--- Exercise data ---

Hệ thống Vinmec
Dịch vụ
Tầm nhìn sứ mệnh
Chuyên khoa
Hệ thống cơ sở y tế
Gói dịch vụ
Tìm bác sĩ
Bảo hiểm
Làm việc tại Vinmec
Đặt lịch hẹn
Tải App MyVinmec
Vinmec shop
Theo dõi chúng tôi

---

→ **Required action**: The answer is every entry, repeated word for word.

→ **Written answer**:
Hệ thống Vinmec
Dịch vụ
Tầm nhìn sứ mệnh
Chuyên khoa
Hệ thống cơ sở y tế
Gói dịch vụ
Tìm bác sĩ
Bảo hiểm
Làm việc tại Vinmec
Đặt lịch hẹn
Tải App MyVinmec
Vinmec shop
Theo dõi chúng tôi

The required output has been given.